Answer:
[tex]x = 0 , \pi , 2\pi[/tex]
Step-by-step explanation:
The given equation is:l
[tex] \tan^{2} (x) \sec^{2} x + 2 \sec^{2} x - \tan^{2} x = 2[/tex]
Add -2 to both sides of the equation to get:
[tex] \tan^{2} (x) \sec^{2} x + 2 \sec^{2} x - \tan^{2} x - 2 = 0[/tex]
We factor the LHS by grouping.
[tex]\sec^{2} x(\tan^{2} (x) + 2 ) - 1( \tan^{2} x + 2) = 0[/tex]
[tex](\sec^{2} x - 1)(\tan^{2} (x) + 2)= 0[/tex]
We now apply the zero product property to get:
[tex](\sec^{2} x - 1) = 0 \: \: or \: \: (\tan^{2} (x) + 2)= 0[/tex]
This implies that:
[tex]\sec^{2} x = 1 \: \: or \: \: \tan^{2} (x) = - 2[/tex]

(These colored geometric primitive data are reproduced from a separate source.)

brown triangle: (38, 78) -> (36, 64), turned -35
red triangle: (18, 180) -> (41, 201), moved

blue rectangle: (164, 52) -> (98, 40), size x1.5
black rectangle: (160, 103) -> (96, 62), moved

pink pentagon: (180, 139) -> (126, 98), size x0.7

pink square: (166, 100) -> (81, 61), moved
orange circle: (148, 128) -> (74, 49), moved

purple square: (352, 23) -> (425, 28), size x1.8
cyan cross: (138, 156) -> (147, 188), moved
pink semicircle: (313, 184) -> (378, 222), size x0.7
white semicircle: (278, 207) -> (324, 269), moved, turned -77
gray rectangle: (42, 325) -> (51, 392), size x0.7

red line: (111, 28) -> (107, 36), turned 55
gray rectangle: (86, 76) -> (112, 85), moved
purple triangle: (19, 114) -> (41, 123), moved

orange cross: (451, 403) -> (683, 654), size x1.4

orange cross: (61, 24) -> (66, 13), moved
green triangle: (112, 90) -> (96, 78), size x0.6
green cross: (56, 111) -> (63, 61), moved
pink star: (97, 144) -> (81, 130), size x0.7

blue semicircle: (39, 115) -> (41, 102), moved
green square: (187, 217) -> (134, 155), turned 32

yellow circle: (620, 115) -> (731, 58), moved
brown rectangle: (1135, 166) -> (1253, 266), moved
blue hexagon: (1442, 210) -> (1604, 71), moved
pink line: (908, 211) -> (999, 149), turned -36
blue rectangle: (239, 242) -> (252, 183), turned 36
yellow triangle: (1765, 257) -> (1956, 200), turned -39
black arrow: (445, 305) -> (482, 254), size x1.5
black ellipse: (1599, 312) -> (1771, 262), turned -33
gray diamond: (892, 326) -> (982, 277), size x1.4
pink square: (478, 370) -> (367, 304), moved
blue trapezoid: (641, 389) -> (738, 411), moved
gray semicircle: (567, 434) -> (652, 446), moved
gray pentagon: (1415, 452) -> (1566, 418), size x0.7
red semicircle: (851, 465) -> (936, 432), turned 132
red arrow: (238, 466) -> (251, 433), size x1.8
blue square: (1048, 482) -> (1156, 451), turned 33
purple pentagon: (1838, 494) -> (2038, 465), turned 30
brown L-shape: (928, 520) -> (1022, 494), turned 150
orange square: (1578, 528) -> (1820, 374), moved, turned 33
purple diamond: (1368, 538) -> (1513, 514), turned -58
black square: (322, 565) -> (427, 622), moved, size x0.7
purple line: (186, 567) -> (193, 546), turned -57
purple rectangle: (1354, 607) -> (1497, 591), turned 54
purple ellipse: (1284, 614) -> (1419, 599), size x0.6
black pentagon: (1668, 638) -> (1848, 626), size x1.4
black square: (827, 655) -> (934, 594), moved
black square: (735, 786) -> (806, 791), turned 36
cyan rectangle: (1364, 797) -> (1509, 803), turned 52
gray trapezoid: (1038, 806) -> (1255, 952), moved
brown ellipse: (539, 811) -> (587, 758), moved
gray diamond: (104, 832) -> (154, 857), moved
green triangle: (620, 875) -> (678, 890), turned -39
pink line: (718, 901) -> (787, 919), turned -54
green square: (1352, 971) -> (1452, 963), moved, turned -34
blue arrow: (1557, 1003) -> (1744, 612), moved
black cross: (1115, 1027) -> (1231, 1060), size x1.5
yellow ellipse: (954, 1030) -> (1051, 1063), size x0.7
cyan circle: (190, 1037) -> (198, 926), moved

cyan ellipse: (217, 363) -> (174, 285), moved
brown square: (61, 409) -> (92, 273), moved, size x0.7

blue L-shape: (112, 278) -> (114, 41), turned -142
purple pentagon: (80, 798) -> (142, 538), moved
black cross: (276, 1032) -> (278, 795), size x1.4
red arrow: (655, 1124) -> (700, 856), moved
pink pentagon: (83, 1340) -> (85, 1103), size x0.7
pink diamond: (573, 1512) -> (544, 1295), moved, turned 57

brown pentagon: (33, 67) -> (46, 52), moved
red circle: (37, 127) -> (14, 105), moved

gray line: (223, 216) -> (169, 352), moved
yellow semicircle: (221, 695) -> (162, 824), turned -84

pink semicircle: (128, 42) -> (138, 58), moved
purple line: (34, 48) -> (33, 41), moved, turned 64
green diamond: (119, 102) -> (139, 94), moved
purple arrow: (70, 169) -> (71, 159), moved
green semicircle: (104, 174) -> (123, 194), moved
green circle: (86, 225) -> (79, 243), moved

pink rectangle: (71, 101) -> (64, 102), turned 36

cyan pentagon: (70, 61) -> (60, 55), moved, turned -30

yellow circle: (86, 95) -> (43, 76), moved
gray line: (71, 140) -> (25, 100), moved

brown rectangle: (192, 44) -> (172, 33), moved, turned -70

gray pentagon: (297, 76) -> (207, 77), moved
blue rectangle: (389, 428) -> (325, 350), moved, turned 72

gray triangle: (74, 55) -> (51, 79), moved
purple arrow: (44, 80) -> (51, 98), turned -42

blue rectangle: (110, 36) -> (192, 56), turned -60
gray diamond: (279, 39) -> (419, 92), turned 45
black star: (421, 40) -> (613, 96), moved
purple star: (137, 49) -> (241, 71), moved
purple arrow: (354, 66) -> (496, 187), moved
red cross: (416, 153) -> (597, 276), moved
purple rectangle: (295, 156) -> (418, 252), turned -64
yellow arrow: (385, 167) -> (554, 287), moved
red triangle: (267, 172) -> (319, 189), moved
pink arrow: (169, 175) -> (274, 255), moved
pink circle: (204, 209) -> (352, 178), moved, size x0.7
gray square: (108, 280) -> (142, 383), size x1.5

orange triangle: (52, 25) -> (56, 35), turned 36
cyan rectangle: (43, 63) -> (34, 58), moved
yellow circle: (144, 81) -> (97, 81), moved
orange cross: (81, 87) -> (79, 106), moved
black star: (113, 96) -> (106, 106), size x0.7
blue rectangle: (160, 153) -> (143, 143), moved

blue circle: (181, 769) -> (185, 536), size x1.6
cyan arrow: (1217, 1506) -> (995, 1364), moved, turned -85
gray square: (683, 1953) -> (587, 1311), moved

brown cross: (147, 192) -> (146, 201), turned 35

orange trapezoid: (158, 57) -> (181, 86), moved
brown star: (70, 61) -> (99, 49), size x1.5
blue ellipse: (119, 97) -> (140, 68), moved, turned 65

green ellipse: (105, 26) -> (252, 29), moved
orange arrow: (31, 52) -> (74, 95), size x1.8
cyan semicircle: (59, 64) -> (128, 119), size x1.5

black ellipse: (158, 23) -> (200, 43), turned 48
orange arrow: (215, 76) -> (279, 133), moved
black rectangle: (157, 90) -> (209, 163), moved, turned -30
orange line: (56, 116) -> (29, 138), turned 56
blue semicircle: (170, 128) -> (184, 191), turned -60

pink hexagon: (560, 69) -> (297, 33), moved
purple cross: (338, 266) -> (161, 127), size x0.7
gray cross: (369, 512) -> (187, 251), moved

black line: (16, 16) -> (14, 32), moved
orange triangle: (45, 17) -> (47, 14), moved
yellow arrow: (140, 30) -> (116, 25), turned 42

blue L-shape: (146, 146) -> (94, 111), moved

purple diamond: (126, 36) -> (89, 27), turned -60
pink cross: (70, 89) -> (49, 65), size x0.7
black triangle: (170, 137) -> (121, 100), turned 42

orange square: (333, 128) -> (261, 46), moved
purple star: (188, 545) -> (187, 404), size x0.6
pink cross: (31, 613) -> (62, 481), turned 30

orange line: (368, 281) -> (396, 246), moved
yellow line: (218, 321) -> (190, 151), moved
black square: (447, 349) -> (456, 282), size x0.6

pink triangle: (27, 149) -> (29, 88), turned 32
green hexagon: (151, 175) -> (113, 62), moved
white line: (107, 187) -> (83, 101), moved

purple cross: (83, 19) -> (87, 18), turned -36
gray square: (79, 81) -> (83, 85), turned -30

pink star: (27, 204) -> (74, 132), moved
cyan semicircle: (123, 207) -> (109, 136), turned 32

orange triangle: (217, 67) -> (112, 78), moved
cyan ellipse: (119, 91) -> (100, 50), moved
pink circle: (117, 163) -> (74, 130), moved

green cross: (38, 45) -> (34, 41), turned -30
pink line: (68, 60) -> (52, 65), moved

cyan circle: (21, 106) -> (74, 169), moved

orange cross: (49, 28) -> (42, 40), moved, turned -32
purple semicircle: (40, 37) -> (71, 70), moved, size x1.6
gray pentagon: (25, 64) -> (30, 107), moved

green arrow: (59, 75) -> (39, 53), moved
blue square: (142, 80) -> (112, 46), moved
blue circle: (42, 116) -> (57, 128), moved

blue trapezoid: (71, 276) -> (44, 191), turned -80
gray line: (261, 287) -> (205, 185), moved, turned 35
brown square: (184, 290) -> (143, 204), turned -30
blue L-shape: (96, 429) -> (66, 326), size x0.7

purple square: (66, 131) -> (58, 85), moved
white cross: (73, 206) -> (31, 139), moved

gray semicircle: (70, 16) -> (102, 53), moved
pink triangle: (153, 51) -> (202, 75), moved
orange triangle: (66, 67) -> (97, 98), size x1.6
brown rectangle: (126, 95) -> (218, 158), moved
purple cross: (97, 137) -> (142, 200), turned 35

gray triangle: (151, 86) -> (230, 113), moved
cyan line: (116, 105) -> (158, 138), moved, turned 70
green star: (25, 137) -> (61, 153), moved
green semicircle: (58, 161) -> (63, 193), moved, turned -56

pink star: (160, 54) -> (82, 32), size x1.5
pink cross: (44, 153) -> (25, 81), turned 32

[tex] \tan^{2} (x) = - 2 \implies \tan(x) = \pm \sqrt{ - 2} [/tex]
This factor is never equal to zero and has no real solution.
[tex]\sec^{2} x = 1[/tex]
This implies that:
[tex]\sec \: x= \pm\sqrt{1} [/tex]
[tex] \sec(x) = \pm - 1[/tex]
Recall that
[tex] \frac{1}{ \sec(x) } = \cos(x) [/tex]
We reciprocate both sides to get:
[tex] \cos(x) = \pm1[/tex]
[tex]\cos x = 1 \: or \: \cos x = - 1[/tex]
[tex]\cos x = 1 \implies \: x = 0 \: or \: 2\pi[/tex]
[tex]\cos x = - 1 \implies \: x = \pi[/tex]
Therefore on the interval
[tex]0 \leqslant x \leqslant 2\pi[/tex]
[tex]x = 0 , \pi , 2\pi[/tex]